== Material supplied
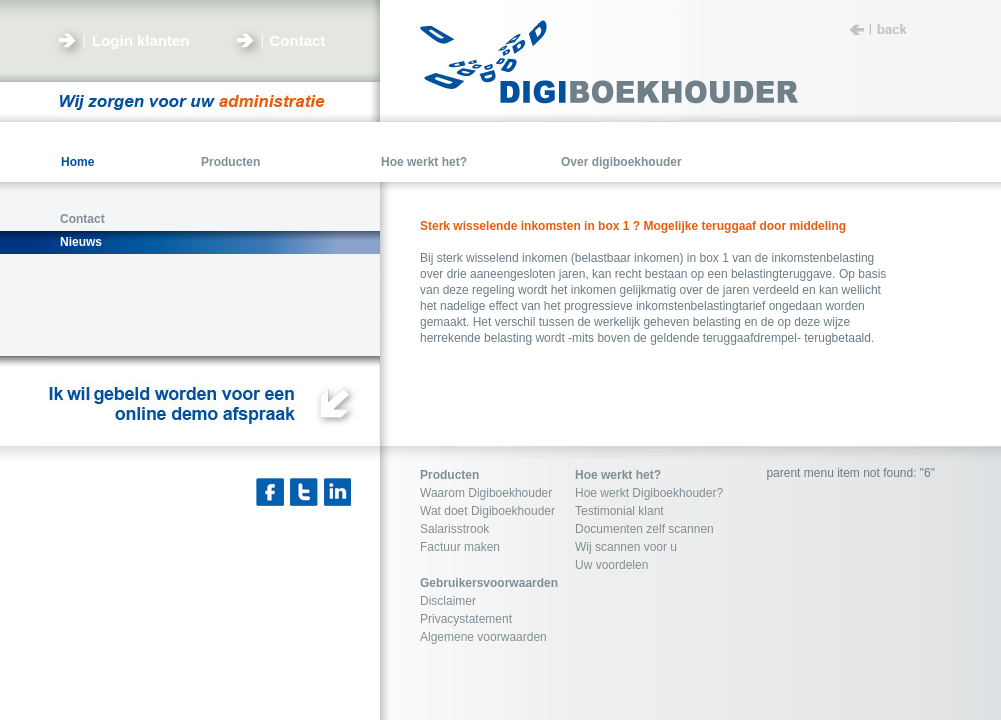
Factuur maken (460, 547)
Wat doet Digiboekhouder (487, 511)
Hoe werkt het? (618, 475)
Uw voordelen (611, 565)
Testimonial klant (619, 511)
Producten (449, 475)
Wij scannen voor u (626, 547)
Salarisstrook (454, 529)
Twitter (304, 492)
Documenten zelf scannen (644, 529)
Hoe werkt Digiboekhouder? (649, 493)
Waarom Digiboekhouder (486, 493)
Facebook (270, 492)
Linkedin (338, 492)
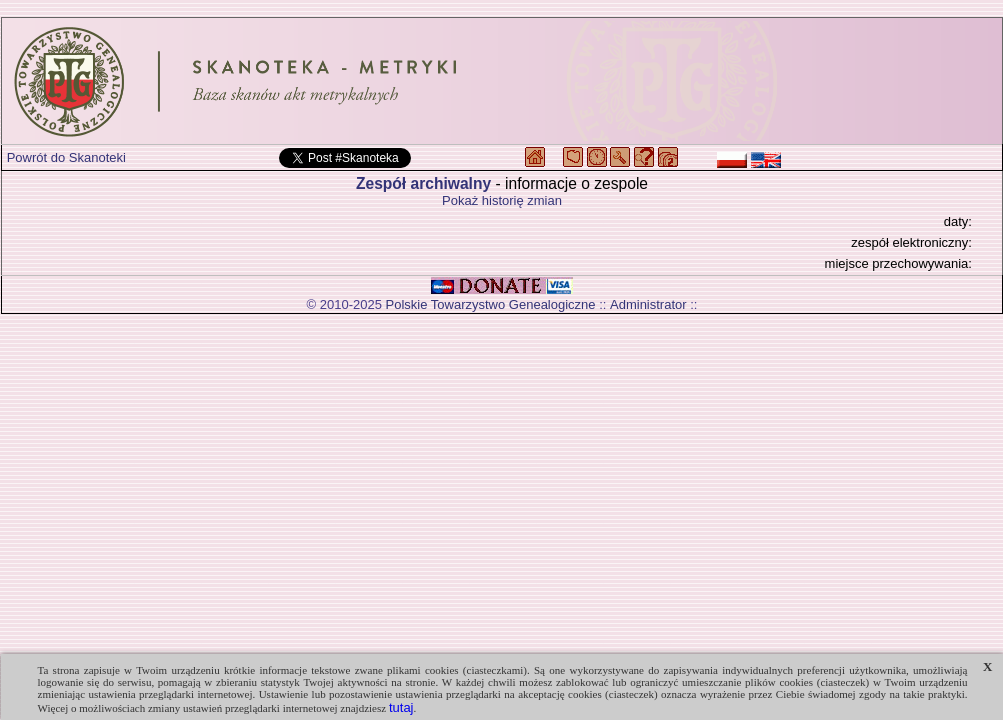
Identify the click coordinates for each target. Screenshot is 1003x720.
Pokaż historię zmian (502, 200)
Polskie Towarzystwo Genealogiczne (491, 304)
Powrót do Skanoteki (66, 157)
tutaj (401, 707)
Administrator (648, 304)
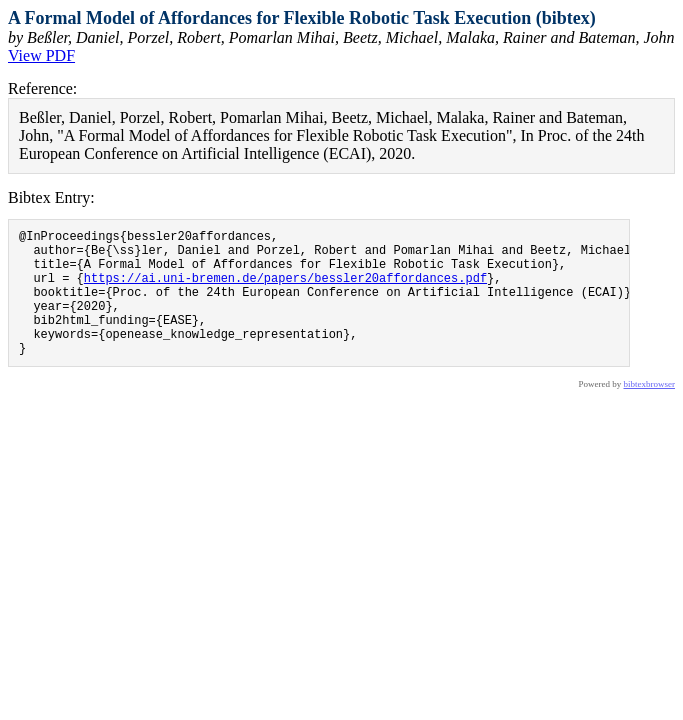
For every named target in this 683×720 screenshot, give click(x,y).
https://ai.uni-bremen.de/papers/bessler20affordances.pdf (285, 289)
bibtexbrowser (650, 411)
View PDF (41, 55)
====
== Material supplied
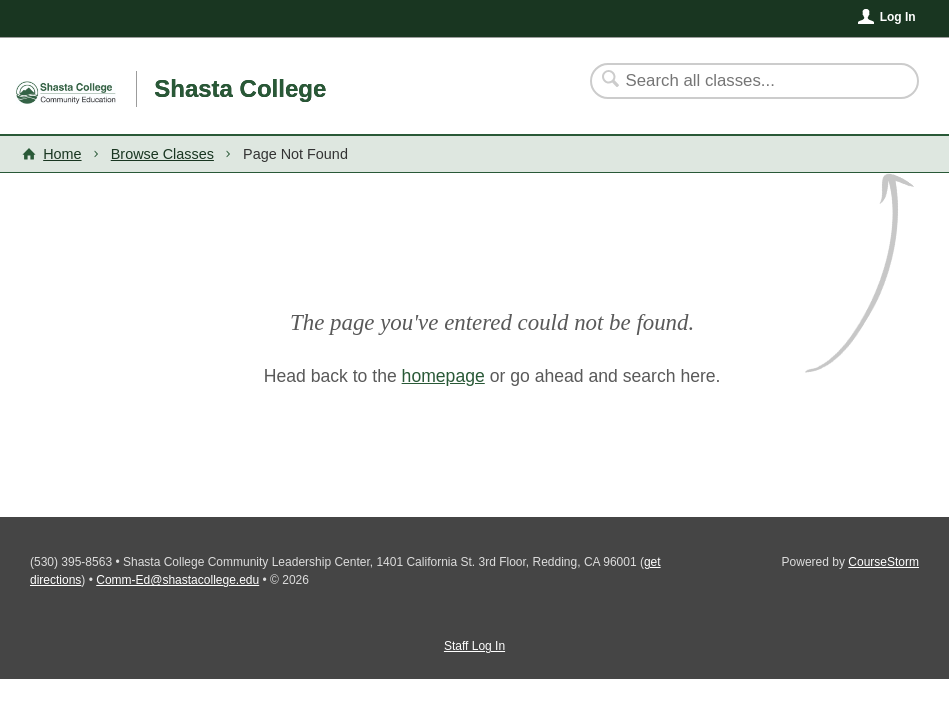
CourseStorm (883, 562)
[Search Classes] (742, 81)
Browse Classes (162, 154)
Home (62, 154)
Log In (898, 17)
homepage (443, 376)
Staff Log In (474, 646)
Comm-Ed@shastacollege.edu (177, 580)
====
Directions for this task: From the records, copy out each line that includes the string "werkt".

Response for this exercise:
Hoe werkt het? (618, 475)
Hoe werkt Digiboekhouder? (649, 493)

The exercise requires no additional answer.